Quando la salute mentale è femminile

da | Ott 6, 2025 | Dietro la lente

Esiste la salute mentale in assoluto, ma quando è al “femminile”?
Perché porsi questa domanda? Perché la donna, in quanto tale,  per mentalità sociale, per teorie psicoanalitiche è un soggetto fragile, sensibile. Ma davvero? Perché non considerare invece che il fenomeno della devianza sia giovanile che adulta interessa soprattutto i maschi?
Essendo io una psicoterapeuta psicoanalitica, mi sono dovuta confrontare con la teoria più famosa, ma anche più tradizionale, cioè quella freudiana. Poi ho seguito anche quella del maestro francese Jacques Lacan.

Il pensiero di Sigmund Freud è legato alla scienza, che non è infallibile o onnipotente, né dovrebbe pretendere di spiegare lo scibile umano. Mentre in modo comunque saggio e meticoloso, Freud spiega in larga misura i sintomi partendo proprio dall’isteria, nevrosi tipicamente femminile.
Erano anni in cui la talking cure era già conosciuta e far parlare malate di mente era un mezzo utile per venire a capo con la propria esistenza.

Ricordo la figura di Sabine Spielrein, curata da Jung, ma allieva di Freud, capace di valutare la pulsione di morte come predominante fin dall’ infanzia. In un contesto culturale Rousseauniano che ancora definiva l’ infanzia come “pura”.

Ma qui non dico nulla sulla teoria se non che è altamente maschilista perché definisce la donna come mancante, da curare come patologica. E se invece il contesto del disagio fosse ambientale, cioè familiare o di coppia, perché non curare tutto questo? Nella mia prassi svolgo questa cura di attenzionare il contesto dei legami familiari e sociali.

Freud come Lacan si avvalgono di definizioni che rimandano comunque alla struttura.
Dell’ Edipo, madre-padre-figlio, fratello o sorella. In cui, però, domina la figura paterna, quella che segna il simbolo o significante come cardine del pensiero e dell’ emotività.
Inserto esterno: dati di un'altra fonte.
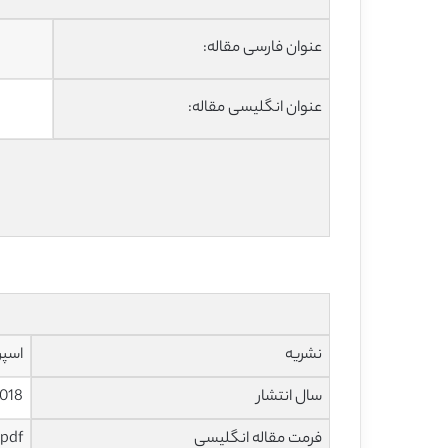
عنوان فارسی مقاله:
عنوان انگلیسی مقاله:
نشریه
اسپرینگ
سال انتشار
018
فرمت مقاله انگلیسی
pdf و ورد تایپ شده با قابلیت ویرایش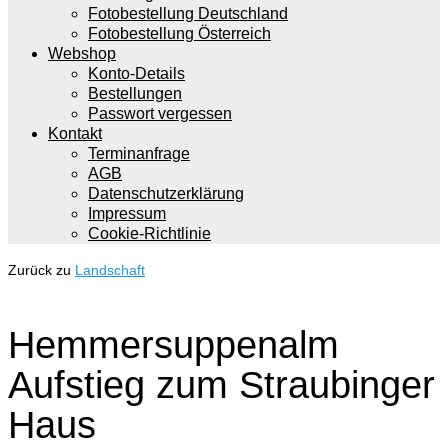
Fotobestellung Deutschland
Fotobestellung Österreich
Webshop
Konto-Details
Bestellungen
Passwort vergessen
Kontakt
Terminanfrage
AGB
Datenschutzerklärung
Impressum
Cookie-Richtlinie
Zurück zu
Landschaft
Hemmersuppenalm
Aufstieg zum Straubinger
Haus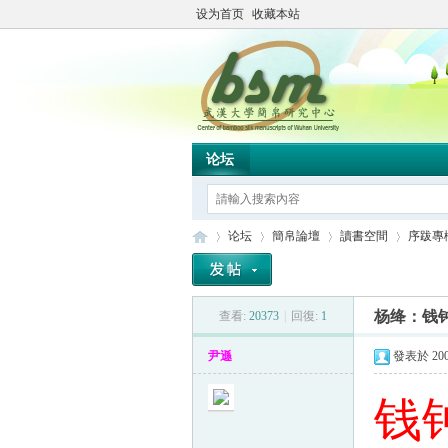
设为首页
收藏本站
论坛
论坛
簡帛論壇
讀書空間
序跋專
杨绛：钱
查看:
20373
|
回復:
1
简
»
›
›
›
尹遜
發表於 2008
钱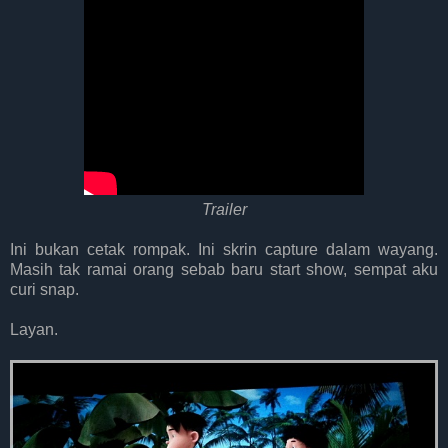
Trailer
Ini bukan cetak rompak. Ini skrin capture dalam wayang.
Masih tak ramai orang sebab baru start show, sempat aku
curi snap.
Layan.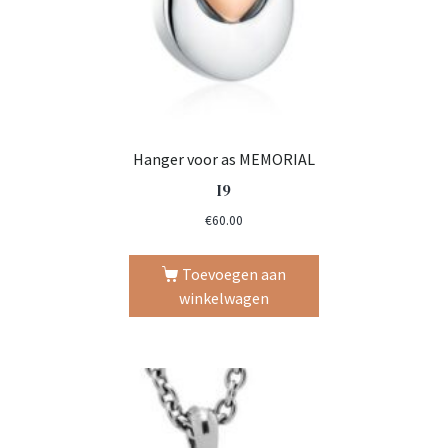
Hanger voor as MEMORIAL
I9
€
60.00
Toevoegen aan
winkelwagen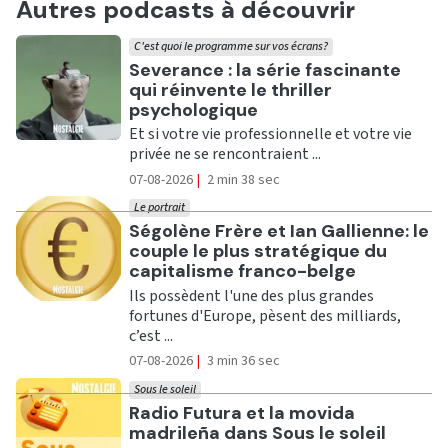
Autres podcasts à découvrir
C'est quoi le programme sur vos écrans?
Ecouter
Severance : la série fascinante
qui réinvente le thriller
psychologique
Et si votre vie professionnelle et votre vie
privée ne se rencontraient ...
07-08-2026
|
2 min 38 sec
Le portrait
Ecouter
Ségolène Frère et Ian Gallienne: le
couple le plus stratégique du
capitalisme franco-belge
Ils possèdent l'une des plus grandes
fortunes d'Europe, pèsent des milliards,
c’est ...
07-08-2026
|
3 min 36 sec
Sous le soleil
Ecouter
Radio Futura et la movida
madrileña dans Sous le soleil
Chissà perché poi, la madre è contrassegnata da un rimando alla sua dipendenza dal padre o dal figlio, quest’ultimo a sua volta il suo “fallo”, ovvero il suo aspetto vitale e brillante, che il padre regola nel suo rapporto di desiderio inconscio con lei. Tuttavia ho imparato all’università (Padova) che per tramandare il linguaggio la madre, deve avere già acquisito da sé una funzione simbolica, non necessariamente regolata da una legge paterna.

Freud era ebreo, Lacan era cattolico. Entrambi erano intrisi di religioni che hanno come fondamento il ruolo paterno. Da loro e da tanta psicoanalisi proviene una interpretazione in tal senso patriarcale e tradizionale del ruolo della donna non tanto di reciprocità, ma di mancanza di autonomia dall’ uomo.

Incontro nel mio studio di psicoterapia varie donne giovani e meno giovani che hanno un rapporto frustrato o difficile con l’ uomo e insegno loro a farsi rispettare con dignità, perché sono donne innanzitutto ma non inferiori all’ uomo, né sottomesse a lui. Sembra difficile anche la relazione con il loro padre che trascende spesso nella fragilità, tanto da chiedermi: “Cosa resta del padre?”, volendo anche citare un noto libro di Massimo Recalcati.
Perché se dobbiamo separarci e autonomizzarci dalla figura maschile, dobbiamo creare un’ottica critica di lettura, anche dei suoi sintomi, per aiutare i legami familiari a essere armoniosi.